2. At the time of the accident, defendant's car was being driven by one of two partners, who operate a car laundry. Defendant's second point depends on the relation of the driver to defendant at the time of the accident. That relation is established by the following circumstances: On the morning of the accident, defendant called the shop, recognized the voice of one of the partners, asked him to get the car, perform certain work upon it, and return it to defendant's home in the afternoon. Defendant did not designate who should work upon his car, or over what route it should be returned. The partner so requested got the car, assisted in the work, and while driving it to defendant's home had just tested the brakes (a part of the service) when the collision occurred. For about two years the partnership had been servicing defendant's cars, at approximately monthly intervals. Sometimes defendant himself would take the car to the shop; at other times, he would have one of the partners come and get the car, and in either event a partner would return the car. Calling for and re-delivering a car, if the customer desired, was incident to the service given the patrons of the laundry. Sometimes one partner would drive the customer's car, sometimes the other, usually depending upon which one received the order. No charge to the customer was made for this part of the service, it being done on the time and at the expense of the partnership to accommodate the customer and to beget good will for the business.

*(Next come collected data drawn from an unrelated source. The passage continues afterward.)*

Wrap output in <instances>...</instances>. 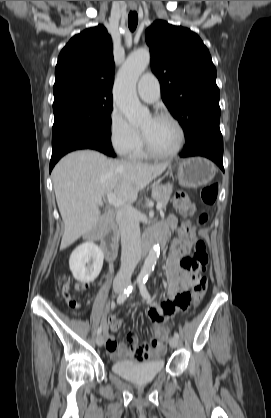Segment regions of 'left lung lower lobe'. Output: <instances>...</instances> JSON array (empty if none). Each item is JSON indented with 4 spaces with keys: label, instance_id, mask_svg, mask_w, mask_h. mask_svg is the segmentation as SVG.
Wrapping results in <instances>:
<instances>
[{
    "label": "left lung lower lobe",
    "instance_id": "1",
    "mask_svg": "<svg viewBox=\"0 0 271 418\" xmlns=\"http://www.w3.org/2000/svg\"><path fill=\"white\" fill-rule=\"evenodd\" d=\"M181 157L203 156L214 161L223 171V138L219 127L195 131L187 140Z\"/></svg>",
    "mask_w": 271,
    "mask_h": 418
}]
</instances>
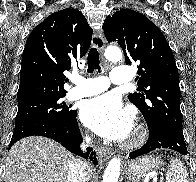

We said in Greaser v. Oil Co., 109 W. Va. 396, 398, 155 S.E. 170, that the test of the relation between an employer and a workman was the right of supervision. If the employer has this right, the relation is that of master and servant; and if the employer has not this right, the relation is that of employer and independent contractor. Accord: Klipstein Sons Co. v. Commissioner, 113 W. Va. 567, 169 S.E. 169. In the case at bar the defendant had surrendered the entire control of his car to the repairman while it was in his charge. Consequently the repairman was an independent contractor. An employer is not liable for the negligence of an independent contractor. Carrico v. Ry. Co., 39 W. Va. 86, 93, 19 S.E. 571; Moll on Independent Contractors, secs. 45, 46 and 51. "It appears to be well settled that where the owner of an automobile turns it over to a person not in his general employ, for repairs, and surrenders entire control to the repair man, he is not liable for an injury inflicted by the car while it is being operated by the latter, who is deemed to be an independent contractor." Annotation 18 A.L.R. 974. The following authorities on automobile law are in entire accord with the annotation: Berry (6th Ed.), sec. 1675; Babbitt (4th Ed.), sec. 1238; 7-8 Huddy (9th Ed.), secs. 129 and 130; Blashfield 1357.
Therefore the judgment of the circuit court is reversed, the verdict of the jury set aside, and a new trial awarded the defendant.
Judgment reversed; verdict set aside; new trial awarded.